B= Het is denk ik wel een groot probleem dat het nog niet echt leeft onder de burgers omdat het probleem niet echt tastbaar is. En wanneer gaat dat gebeuren: pas als het mis gaat. Probeer het daarom nu al te koppelen aan andere thema’s. Je moet wel kijken, waar is het probleem eigenlijk het grootst. En die gebieden zou ik echt specifiek benaderen en kijken wat we daar kunnen doen. Dus ik zou het niet grofweg, je hoeft het niet in de hele stad van Groningen te doen, want niet overal is het een probleem. B= De grootste uitdaging is echt, niemand weet eigenlijk helemaal goed, we weten wel ongeveer hoe de verantwoordelijkheden liggen, maar dat betekent nog lang niet dat we weten hoe we het echt moeten doen, en echt die samenwerking tussen de overheid, bij dit thema vooral de gemeente, met de burgers en de bedrijven. Daar ligt denk ik wel de grootste uitdaging.
B= Je kunt verder ook de lucht inbouwen, zoals in HafenCity (in Hamburg), dan is beneden bijvoorbeeld de parkeergarage en dan mag je eigenlijk pas wonen vanaf de eerste verdieping.
B= Het punt is een beetje, dit probleem kan echt lokaal opgelost worden, daar geloof ik wel in, maar dan moet het lokale niveau echt in de kracht gesteld worden.

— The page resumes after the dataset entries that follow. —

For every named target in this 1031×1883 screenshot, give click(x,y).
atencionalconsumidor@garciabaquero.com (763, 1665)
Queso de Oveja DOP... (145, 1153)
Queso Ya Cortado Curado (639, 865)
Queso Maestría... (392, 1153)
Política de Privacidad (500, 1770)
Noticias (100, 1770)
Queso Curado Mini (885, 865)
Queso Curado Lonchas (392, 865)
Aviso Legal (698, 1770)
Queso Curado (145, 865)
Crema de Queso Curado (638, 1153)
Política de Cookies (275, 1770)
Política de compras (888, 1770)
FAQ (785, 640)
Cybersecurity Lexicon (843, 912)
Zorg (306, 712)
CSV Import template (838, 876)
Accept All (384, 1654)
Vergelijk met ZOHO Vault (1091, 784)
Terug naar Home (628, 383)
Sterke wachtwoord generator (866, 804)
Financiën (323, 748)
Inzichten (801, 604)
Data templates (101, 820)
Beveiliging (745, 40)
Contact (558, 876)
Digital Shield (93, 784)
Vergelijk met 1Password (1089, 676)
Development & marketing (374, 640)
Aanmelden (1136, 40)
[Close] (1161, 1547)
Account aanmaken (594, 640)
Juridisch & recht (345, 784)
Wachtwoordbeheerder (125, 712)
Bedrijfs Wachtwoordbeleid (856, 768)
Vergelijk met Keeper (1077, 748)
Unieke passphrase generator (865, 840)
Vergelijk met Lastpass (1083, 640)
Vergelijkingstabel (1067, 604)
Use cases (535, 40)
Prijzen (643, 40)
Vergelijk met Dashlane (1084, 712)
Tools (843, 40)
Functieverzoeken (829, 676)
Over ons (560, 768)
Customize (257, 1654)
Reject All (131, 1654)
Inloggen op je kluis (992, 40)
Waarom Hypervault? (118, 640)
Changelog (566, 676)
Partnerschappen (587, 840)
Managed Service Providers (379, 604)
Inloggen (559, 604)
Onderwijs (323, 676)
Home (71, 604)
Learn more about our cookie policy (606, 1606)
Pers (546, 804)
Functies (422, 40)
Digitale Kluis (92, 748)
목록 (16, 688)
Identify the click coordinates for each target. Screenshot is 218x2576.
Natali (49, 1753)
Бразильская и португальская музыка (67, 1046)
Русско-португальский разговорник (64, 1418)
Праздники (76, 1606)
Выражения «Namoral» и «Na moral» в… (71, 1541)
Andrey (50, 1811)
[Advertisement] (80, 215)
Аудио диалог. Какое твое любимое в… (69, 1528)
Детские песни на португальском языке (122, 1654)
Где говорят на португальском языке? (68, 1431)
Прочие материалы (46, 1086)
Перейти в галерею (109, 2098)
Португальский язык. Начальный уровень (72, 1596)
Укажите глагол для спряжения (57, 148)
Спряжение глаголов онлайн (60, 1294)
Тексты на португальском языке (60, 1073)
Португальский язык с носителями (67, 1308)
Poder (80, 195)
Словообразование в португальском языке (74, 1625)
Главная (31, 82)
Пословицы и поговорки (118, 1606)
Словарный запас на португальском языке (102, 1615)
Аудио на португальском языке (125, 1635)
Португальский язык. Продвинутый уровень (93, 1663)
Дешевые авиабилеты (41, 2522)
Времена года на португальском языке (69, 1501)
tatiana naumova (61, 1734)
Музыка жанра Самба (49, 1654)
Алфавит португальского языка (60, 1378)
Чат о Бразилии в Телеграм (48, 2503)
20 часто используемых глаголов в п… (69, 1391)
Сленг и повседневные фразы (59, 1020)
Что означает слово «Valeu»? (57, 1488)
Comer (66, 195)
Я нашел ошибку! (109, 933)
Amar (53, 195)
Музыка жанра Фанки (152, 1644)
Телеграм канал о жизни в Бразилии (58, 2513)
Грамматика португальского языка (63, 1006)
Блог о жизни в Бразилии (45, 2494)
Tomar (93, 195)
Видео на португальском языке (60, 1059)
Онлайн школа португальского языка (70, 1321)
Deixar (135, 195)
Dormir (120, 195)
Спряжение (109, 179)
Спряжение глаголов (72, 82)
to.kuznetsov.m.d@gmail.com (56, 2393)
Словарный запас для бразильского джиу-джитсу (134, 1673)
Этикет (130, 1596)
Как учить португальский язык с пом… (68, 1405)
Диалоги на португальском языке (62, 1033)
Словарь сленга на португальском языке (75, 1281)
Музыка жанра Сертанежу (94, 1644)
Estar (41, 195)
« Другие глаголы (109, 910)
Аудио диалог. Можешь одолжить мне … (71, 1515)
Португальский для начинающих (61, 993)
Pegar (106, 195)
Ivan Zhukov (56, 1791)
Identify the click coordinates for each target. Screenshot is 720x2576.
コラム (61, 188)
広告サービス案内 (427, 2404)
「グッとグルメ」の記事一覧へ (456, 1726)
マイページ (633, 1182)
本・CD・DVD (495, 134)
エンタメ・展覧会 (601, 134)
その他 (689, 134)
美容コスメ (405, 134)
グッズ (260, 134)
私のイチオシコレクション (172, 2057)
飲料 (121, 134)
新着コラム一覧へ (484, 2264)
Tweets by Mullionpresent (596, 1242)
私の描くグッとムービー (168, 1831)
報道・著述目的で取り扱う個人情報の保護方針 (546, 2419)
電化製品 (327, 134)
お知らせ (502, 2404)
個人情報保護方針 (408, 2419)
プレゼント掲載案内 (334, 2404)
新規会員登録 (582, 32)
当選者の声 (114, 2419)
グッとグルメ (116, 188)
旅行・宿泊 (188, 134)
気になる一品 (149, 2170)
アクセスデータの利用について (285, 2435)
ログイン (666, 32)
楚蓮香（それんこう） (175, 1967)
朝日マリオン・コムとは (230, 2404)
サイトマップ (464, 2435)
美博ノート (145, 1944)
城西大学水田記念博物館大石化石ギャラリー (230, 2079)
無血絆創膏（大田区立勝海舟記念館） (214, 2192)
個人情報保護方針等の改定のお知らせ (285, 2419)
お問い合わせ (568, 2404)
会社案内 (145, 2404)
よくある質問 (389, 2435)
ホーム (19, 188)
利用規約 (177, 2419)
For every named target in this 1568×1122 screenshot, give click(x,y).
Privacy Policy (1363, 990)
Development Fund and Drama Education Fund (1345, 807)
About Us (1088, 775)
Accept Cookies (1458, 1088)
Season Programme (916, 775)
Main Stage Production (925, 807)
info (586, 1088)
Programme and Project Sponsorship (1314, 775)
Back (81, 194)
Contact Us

Want nu gaan we het allemaal neerzetten bij: de gemeente moet het doen, de burgers moeten het doen. En dat zijn ongeveer zo’n beetje de zwakste leden in de keten. Dus als we dat willen, moet ook de gemeente opnieuw capaciteiten krijgen hiervoor. Dus dan kijk je al gauw naar de provincie en nationaal niveau. Dus het hangt allemaal sterk met elkaar samen. Je kan niet zeggen, dat gemeente moet alles oplossen en we geven niks extra’s. Ik denk wel dat het een groot probleem kan worden, dus het is wel belangrijk dat we daarover nadenken. De verdeling van capaciteiten is dus wel een aandachtspunt.
B= Burgers staan heel sterk als ze niet willen meewerken aan de maatregelen in hun eigen grondgebied. Als het iets betreft dat zij op hun grond moeten doen, dan moeten zij de beslissing daarover nemen. Dan kan de gemeente dat niet bepalen. Je kan als gemeente veel doen als het gebied nog niet ontwikkeld is, maar als het al bestaand gebied is, dan moet je echt de mensen overtuigen dat het wel een goed idee is. Meestal is het het beste om het dan op zo’n Belgische manier te doen en echt in gesprek gaan met de burgers of het met hun te ontwikkelen. Want als je als overheid optreedt met een houding van ‘wij weten hoe het moet en dit is het beste’, dan gaat het denk ik niet goedkomen. Dus het is echt wel een balans act, wel informatie verstrekken maar ook samen ontwikkelen met. Zodat het als een gemeenschappelijk proces voelt en niet als een top-down iets.
B= De neo-liberale tendensen van de omgevingswet met decentralisatie en burgerparticipatie en dat soort dingen, daarvan denk ik wel dat we daar op moeten letten, omdat, zoals ik net al aangaf, het kan niet zo zijn dat we nu alles bij de burger gaan neerleggen qua verantwoordelijkheid. Daarin een goede aanpak te vinden en iets dat sociaal gezien ook ‘equity’ is, daar ben ik nog benieuwd naar hoe we dat de komende decennia aanpakken. Want als je meer op een decentrale aanpak inzet, dan heb je altijd verschillende gebieden. Je hebt altijd plekken waar mensen meer capaciteiten hebben, financieel maar ook intellectueel, of er al een buurtgevoel bestaat of niet, en andere gebieden waar dat niet zo is. Daar is de overheid denk ik wel heel erg belangrijk, om een rol te spelen om die ongelijkheid een beetje uit te balanceren.
B= Je moet het eigenlijk overal doen (adaptieve maatregelen), op het publieke terrein, bedrijventerrein en het private terrein. En je moet kijken, waar komt het water eigenlijk, waar heb je de problemen? B= Er is in Groningen wel de bereidheid om mee te werken, maar burgers wachten ook wel op de gemeente om een start te maken.